### ASSIGNMENT
Copy the data precisely, character for character, and leave out every picture.

=== Begin Enclosure ===

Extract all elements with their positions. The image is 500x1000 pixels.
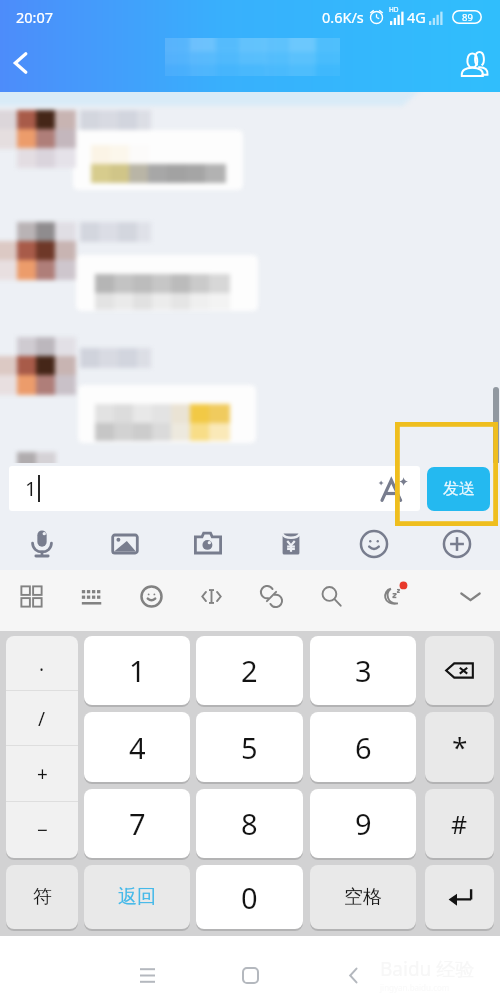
staticText: # — [451, 807, 468, 841]
button[interactable]: 符 — [6, 865, 78, 929]
staticText: 20:07 — [16, 7, 54, 27]
button[interactable]: Red packet — [269, 522, 313, 566]
button[interactable]: + — [6, 746, 78, 802]
button[interactable]: / — [6, 691, 78, 746]
button[interactable]: Group members — [448, 35, 500, 91]
button[interactable]: 7 — [84, 789, 190, 858]
button[interactable] — [73, 130, 243, 190]
button[interactable]: 6 — [310, 712, 416, 782]
button[interactable]: Keyboard layout — [71, 576, 111, 616]
button[interactable]: Back — [0, 35, 42, 91]
staticText: 2 — [241, 651, 258, 690]
button[interactable]: Enter — [425, 865, 494, 929]
button[interactable]: Apps — [11, 576, 51, 616]
button[interactable] — [78, 385, 256, 443]
button[interactable]: Home — [226, 951, 274, 999]
button[interactable]: Voice message — [20, 522, 64, 566]
staticText: HD — [389, 5, 399, 14]
staticText: 空格 — [344, 885, 382, 909]
staticText: 3 — [355, 651, 372, 690]
staticText: / — [38, 706, 46, 732]
button[interactable]: Back — [329, 951, 377, 999]
button[interactable]: 返回 — [84, 865, 190, 929]
button[interactable]: 8 — [196, 789, 303, 858]
staticText: 4 — [129, 728, 146, 767]
button[interactable]: Backspace — [425, 636, 494, 705]
button[interactable]: 2 — [196, 636, 303, 705]
staticText: 4G — [407, 7, 426, 27]
button[interactable]: Recents — [123, 951, 171, 999]
staticText: 发送 — [443, 479, 475, 499]
button[interactable]: More — [435, 522, 479, 566]
staticText: 8 — [241, 804, 258, 843]
button[interactable]: 1 — [84, 636, 190, 705]
staticText: − — [37, 817, 48, 843]
button[interactable]: * — [425, 712, 494, 782]
button[interactable]: . — [6, 636, 78, 691]
button[interactable]: 5 — [196, 712, 303, 782]
button[interactable]: Night mode — [371, 576, 411, 616]
button[interactable]: 9 — [310, 789, 416, 858]
button[interactable]: 0 — [196, 865, 303, 929]
button[interactable]: # — [425, 789, 494, 858]
button[interactable]: Emoji — [352, 522, 396, 566]
staticText: 返回 — [118, 885, 156, 909]
button[interactable]: 1 — [9, 466, 420, 511]
button[interactable]: Text cursor — [191, 576, 231, 616]
staticText: 9 — [355, 804, 372, 843]
staticText: * — [452, 728, 468, 766]
button[interactable]: Emoji — [131, 576, 171, 616]
button[interactable]: − — [6, 802, 78, 858]
staticText: 7 — [129, 804, 146, 843]
staticText: 6 — [355, 728, 372, 767]
staticText: 0 — [241, 878, 258, 917]
button[interactable]: Search — [311, 576, 351, 616]
button[interactable]: 空格 — [310, 865, 416, 929]
staticText: 89 — [462, 11, 473, 24]
staticText: Baidu 经验 — [380, 956, 475, 982]
button[interactable]: AI font — [376, 471, 412, 507]
button[interactable]: 发送 — [427, 467, 490, 511]
staticText: + — [37, 761, 48, 787]
button[interactable]: 4 — [84, 712, 190, 782]
button[interactable]: 3 — [310, 636, 416, 705]
staticText: 符 — [33, 885, 52, 909]
button[interactable]: Photo — [103, 522, 147, 566]
button[interactable]: Hide keyboard — [450, 576, 490, 616]
button[interactable]: Clipboard — [251, 576, 291, 616]
staticText: . — [39, 651, 45, 677]
button[interactable] — [76, 255, 258, 311]
staticText: 5 — [241, 728, 258, 767]
staticText: 1 — [129, 651, 146, 690]
staticText: 0.6K/s — [322, 7, 364, 27]
staticText: 1 — [25, 475, 37, 502]
button[interactable]: Camera — [186, 522, 230, 566]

=== End Enclosure ===

### RESPONSE TO THE TASK
Extract all elements with their positions. The image is 500x1000 pixels.
staticText: # — [451, 807, 468, 841]
button[interactable]: 符 — [6, 865, 78, 929]
staticText: 20:07 — [16, 7, 54, 27]
button[interactable]: Red packet — [269, 522, 313, 566]
button[interactable]: + — [6, 746, 78, 802]
button[interactable]: / — [6, 691, 78, 746]
button[interactable]: Group members — [448, 35, 500, 91]
button[interactable]: 7 — [84, 789, 190, 858]
button[interactable] — [73, 130, 243, 190]
button[interactable]: 6 — [310, 712, 416, 782]
button[interactable]: Keyboard layout — [71, 576, 111, 616]
button[interactable]: Back — [0, 35, 42, 91]
staticText: 2 — [241, 651, 258, 690]
button[interactable]: Enter — [425, 865, 494, 929]
button[interactable]: Apps — [11, 576, 51, 616]
button[interactable] — [78, 385, 256, 443]
button[interactable]: Home — [226, 951, 274, 999]
button[interactable]: Voice message — [20, 522, 64, 566]
staticText: HD — [389, 5, 399, 14]
staticText: 空格 — [344, 885, 382, 909]
staticText: 3 — [355, 651, 372, 690]
staticText: / — [38, 706, 46, 732]
button[interactable]: Back — [329, 951, 377, 999]
button[interactable]: 返回 — [84, 865, 190, 929]
button[interactable]: 8 — [196, 789, 303, 858]
staticText: 4 — [129, 728, 146, 767]
button[interactable]: Backspace — [425, 636, 494, 705]
button[interactable]: 2 — [196, 636, 303, 705]
staticText: 4G — [407, 7, 426, 27]
button[interactable]: Recents — [123, 951, 171, 999]
staticText: 发送 — [443, 479, 475, 499]
button[interactable]: More — [435, 522, 479, 566]
staticText: 8 — [241, 804, 258, 843]
button[interactable]: 1 — [84, 636, 190, 705]
staticText: − — [37, 817, 48, 843]
button[interactable]: * — [425, 712, 494, 782]
button[interactable]: . — [6, 636, 78, 691]
button[interactable]: 5 — [196, 712, 303, 782]
button[interactable]: Night mode — [371, 576, 411, 616]
button[interactable]: 9 — [310, 789, 416, 858]
button[interactable]: 0 — [196, 865, 303, 929]
button[interactable]: # — [425, 789, 494, 858]
button[interactable]: Emoji — [352, 522, 396, 566]
staticText: 返回 — [118, 885, 156, 909]
button[interactable]: 1 — [9, 466, 420, 511]
button[interactable]: Text cursor — [191, 576, 231, 616]
staticText: 9 — [355, 804, 372, 843]
staticText: * — [452, 728, 468, 766]
button[interactable]: Emoji — [131, 576, 171, 616]
button[interactable]: − — [6, 802, 78, 858]
staticText: 7 — [129, 804, 146, 843]
staticText: 6 — [355, 728, 372, 767]
staticText: 0 — [241, 878, 258, 917]
button[interactable]: Search — [311, 576, 351, 616]
button[interactable]: 空格 — [310, 865, 416, 929]
staticText: 89 — [462, 11, 473, 24]
staticText: Baidu 经验 — [380, 956, 475, 982]
button[interactable]: AI font — [376, 471, 412, 507]
button[interactable]: 发送 — [427, 467, 490, 511]
staticText: + — [37, 761, 48, 787]
button[interactable]: 4 — [84, 712, 190, 782]
button[interactable]: 3 — [310, 636, 416, 705]
staticText: 符 — [33, 885, 52, 909]
button[interactable]: Photo — [103, 522, 147, 566]
button[interactable]: Hide keyboard — [450, 576, 490, 616]
button[interactable]: Clipboard — [251, 576, 291, 616]
staticText: . — [39, 651, 45, 677]
button[interactable] — [76, 255, 258, 311]
staticText: 5 — [241, 728, 258, 767]
staticText: 1 — [129, 651, 146, 690]
staticText: 0.6K/s — [322, 7, 364, 27]
staticText: 1 — [25, 475, 37, 502]
button[interactable]: Camera — [186, 522, 230, 566]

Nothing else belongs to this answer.